We are discussing the staff guidance issued in Staff Legal Bulletin No. 14H (CF) on shareholder proposals. Specifically, the Bulletin provided guidance on subsections (i)(7) (ordinary business) and (i)(9) (directly conflicts).
As a result of the staff's decision not to issue no action letters under subsection (i)(9) during the prior proxy season, companies were unable to obtain the exclusion of a shareholder access proposal by submitting an alternative on the same subject. For the most part, therefore, companies included the shareholder proposal in the proxy materials and did not provide an alternative. In seven cases, however, shareholders confronted proposals submitted by both shareholders and management.
The seven cases provided a petrie dish of sorts to test an interpretive approach taken under subsection (i)(9). In allowing the exclusion of proposals, the staff often relied on representations that the failure to do so could result in alternative and conflicting decisions that would potentially result in inconsistent and ambiguous results. Indeed, the no action letter issued in Whole Foods relied in part on this approach. See Whole Foods, Dec. 1, 2014 ("You indicate that the proposal and the proposal sponsored by Whole Foods Market directly conflict. You also indicate that inclusion of both proposals would present alternative and conflicting decisions for the stockholders and would create the potential for inconsistent and ambiguous results.").

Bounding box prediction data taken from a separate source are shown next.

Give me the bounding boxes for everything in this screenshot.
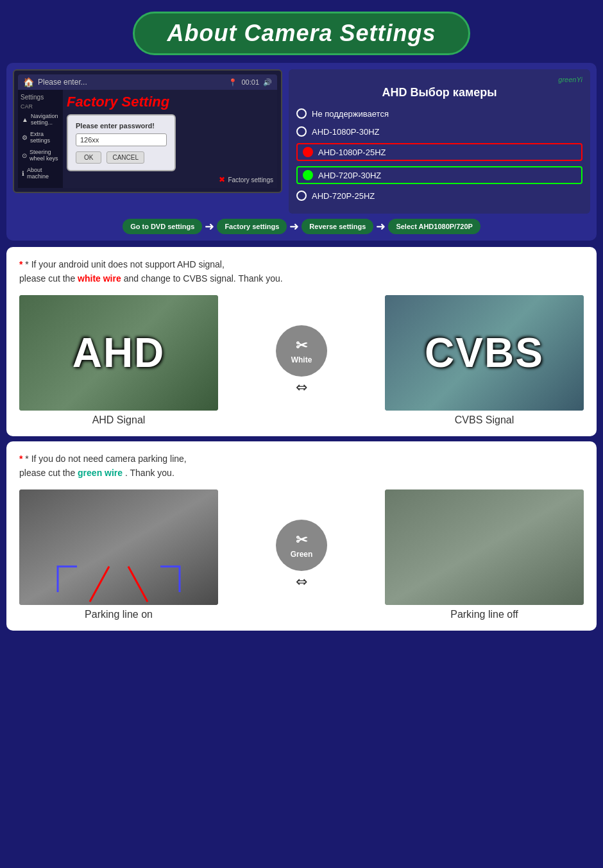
camera-settings-section: 🏠 Please enter... 📍 00:01 🔊 Settings CAR… xyxy=(6,63,597,241)
radio-green xyxy=(303,170,313,180)
ahd-option-1080p-25hz: AHD-1080P-25HZ xyxy=(296,143,582,161)
menu-about[interactable]: ℹ About machine xyxy=(21,165,60,182)
cvbs-signal-box: CVBS CVBS Signal xyxy=(385,295,584,426)
menu-steering-label: Steering wheel keys xyxy=(30,149,59,162)
parking-off-svg xyxy=(385,489,584,605)
dvd-please-enter: Please enter... xyxy=(38,78,87,87)
dvd-time: 00:01 xyxy=(241,78,259,86)
section2-note: * * If your android unit does not suppor… xyxy=(19,257,584,286)
ahd-1080p-25hz-label: AHD-1080P-25HZ xyxy=(318,148,386,157)
step-dvd-settings[interactable]: Go to DVD settings xyxy=(123,219,202,234)
green-wire-col: ✂ Green ⇔ xyxy=(276,520,327,590)
menu-extra-label: Extra settings xyxy=(30,131,59,144)
menu-extra[interactable]: ⚙ Extra settings xyxy=(21,129,60,146)
dvd-car-section: CAR xyxy=(21,103,60,110)
cvbs-signal-label: CVBS Signal xyxy=(455,414,514,426)
arrow-1: ➜ xyxy=(205,219,214,234)
dvd-sidebar-title: Settings xyxy=(21,94,60,101)
step-factory-settings[interactable]: Factory settings xyxy=(217,219,287,234)
green-wire-circle-label: Green xyxy=(291,550,313,559)
ahd-cvbs-section: * * If your android unit does not suppor… xyxy=(6,247,597,436)
parking-line-section: * * If you do not need camera parking li… xyxy=(6,441,597,631)
home-icon: 🏠 xyxy=(23,77,34,87)
section3-line2-end: . Thank you. xyxy=(125,468,174,478)
factory-settings-label: Factory settings xyxy=(228,176,273,183)
ahd-720p-25hz-label: AHD-720P-25HZ xyxy=(312,191,375,201)
radio-empty-3 xyxy=(296,191,307,201)
ahd-option-1080p-30hz: AHD-1080P-30HZ xyxy=(296,125,582,138)
red-star-1: * xyxy=(19,259,25,269)
ahd-panel: greenYi AHD Выбор камеры Не поддерживает… xyxy=(289,69,590,214)
ahd-720p-30hz-label: AHD-720P-30HZ xyxy=(318,171,381,180)
page-title-wrap: About Camera Settings xyxy=(0,0,603,63)
arrow-3: ➜ xyxy=(376,219,386,234)
dvd-screen: 🏠 Please enter... 📍 00:01 🔊 Settings CAR… xyxy=(13,69,282,193)
parking-on-label: Parking line on xyxy=(85,609,153,620)
menu-navigation[interactable]: ▲ Navigation setting... xyxy=(21,111,60,128)
ahd-option-not-supported: Не поддерживается xyxy=(296,107,582,120)
wire-col: ✂ White ⇔ xyxy=(276,325,327,396)
exchange-arrow-2: ⇔ xyxy=(296,574,307,590)
ahd-1080p-30hz-label: AHD-1080P-30HZ xyxy=(312,127,380,137)
ahd-option-not-supported-label: Не поддерживается xyxy=(312,109,389,119)
menu-steering[interactable]: ⊙ Steering wheel keys xyxy=(21,147,60,164)
ahd-signal-text: AHD xyxy=(72,329,166,377)
nav-icon: ▲ xyxy=(22,116,28,123)
ahd-title: AHD Выбор камеры xyxy=(296,86,582,99)
cancel-button[interactable]: CANCEL xyxy=(106,151,144,164)
green-wire-circle: ✂ Green xyxy=(276,520,327,571)
section3-line2-start: please cut the xyxy=(19,468,78,478)
arrow-2: ➜ xyxy=(289,219,299,234)
menu-about-label: About machine xyxy=(27,167,59,180)
white-wire-label: white wire xyxy=(78,273,121,284)
note-line2-end: and change to CVBS signal. Thank you. xyxy=(124,273,283,284)
factory-setting-heading: Factory Setting xyxy=(67,94,273,110)
radio-red xyxy=(303,147,313,157)
location-icon: 📍 xyxy=(228,78,237,87)
cvbs-signal-text: CVBS xyxy=(425,329,544,377)
ahd-signal-image: AHD xyxy=(19,295,218,411)
white-wire-circle: ✂ White xyxy=(276,325,327,377)
dialog-buttons: OK CANCEL xyxy=(76,151,167,164)
green-wire-label: green wire xyxy=(78,468,123,478)
dvd-main-area: Factory Setting Please enter password! 1… xyxy=(63,90,277,188)
parking-on-box: Parking line on xyxy=(19,489,218,620)
section3-line1: * If you do not need camera parking line… xyxy=(25,454,186,464)
steering-icon: ⊙ xyxy=(22,152,27,159)
password-dialog-title: Please enter password! xyxy=(76,122,167,130)
info-icon: ℹ xyxy=(22,170,24,177)
factory-settings-row: ✖ Factory settings xyxy=(67,175,273,184)
cvbs-signal-image: CVBS xyxy=(385,295,584,411)
steps-row: Go to DVD settings ➜ Factory settings ➜ … xyxy=(13,219,590,234)
password-input-display[interactable]: 126xx xyxy=(76,133,167,146)
ahd-option-720p-30hz: AHD-720P-30HZ xyxy=(296,166,582,184)
svg-rect-0 xyxy=(19,489,218,605)
parking-on-image xyxy=(19,489,218,605)
exchange-arrow-1: ⇔ xyxy=(296,379,307,396)
white-wire-circle-label: White xyxy=(291,355,312,364)
dvd-sidebar: Settings CAR ▲ Navigation setting... ⚙ E… xyxy=(18,90,63,188)
password-dialog: Please enter password! 126xx OK CANCEL xyxy=(67,114,176,171)
scissors-icon-2: ✂ xyxy=(296,532,307,549)
parking-off-box: Parking line off xyxy=(385,489,584,620)
volume-icon: 🔊 xyxy=(263,78,272,87)
note-line1: * If your android unit does not support … xyxy=(25,259,225,269)
note-line2-start: please cut the xyxy=(19,273,78,284)
signal-row: AHD AHD Signal ✂ White ⇔ CVBS CVBS Signa… xyxy=(19,295,584,426)
radio-empty-1 xyxy=(296,108,307,119)
section3-note: * * If you do not need camera parking li… xyxy=(19,452,584,481)
step-select-ahd[interactable]: Select AHD1080P/720P xyxy=(388,219,480,234)
gear-icon: ⚙ xyxy=(22,134,28,141)
page-title: About Camera Settings xyxy=(133,12,470,55)
ahd-signal-box: AHD AHD Signal xyxy=(19,295,218,426)
menu-navigation-label: Navigation setting... xyxy=(31,113,59,126)
red-star-2: * xyxy=(19,454,25,464)
ok-button[interactable]: OK xyxy=(76,151,101,164)
svg-rect-1 xyxy=(385,489,584,605)
greenyi-logo: greenYi xyxy=(296,76,582,83)
ahd-option-720p-25hz: AHD-720P-25HZ xyxy=(296,189,582,202)
parking-row: Parking line on ✂ Green ⇔ xyxy=(19,489,584,620)
parking-off-label: Parking line off xyxy=(450,609,518,620)
radio-empty-2 xyxy=(296,126,307,137)
step-reverse-settings[interactable]: Reverse settings xyxy=(302,219,373,234)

So what happened in the seven cases? In three cases, the shareholder proposal received majority support (AES Corp., CloudPeak Energy & Visteon Corp). In those three cases, the shareholder proposal received support of between 66% and 76% of the shares voted. The percentage received by management? 36.17%, 25.92%, and 21.15%, respectively.
In three cases, the management propopsal received majority support: Exelon: 52.58%; Expeditors: 70.32%; SBA: 51.65%. In one case (Chipotle), the sharehodler proposal received 49.86% while the management proposal received 34.71%. For additional statistics, go here.
Thus, in no case were both adopted. Moreover, the percentage separating the two proposals was generally significant. In only one case were the two totals relatively close (SBA Communications, where management's proposal received 51.65% and the shareholder proposal received 46.28%).
In short, the results were neither ambiguous nor inconclusive. In the once case where the final tallies were close, the evidence suggested a shareholder base very divided on the issue. The information may not provide an easy path for management but its hard to call the results inconsistent and ambiguous. The data, therefore, suggested that the exclusion of alternative (as opposed to conflicting) proposals could not be justified as a benefit to shareholders.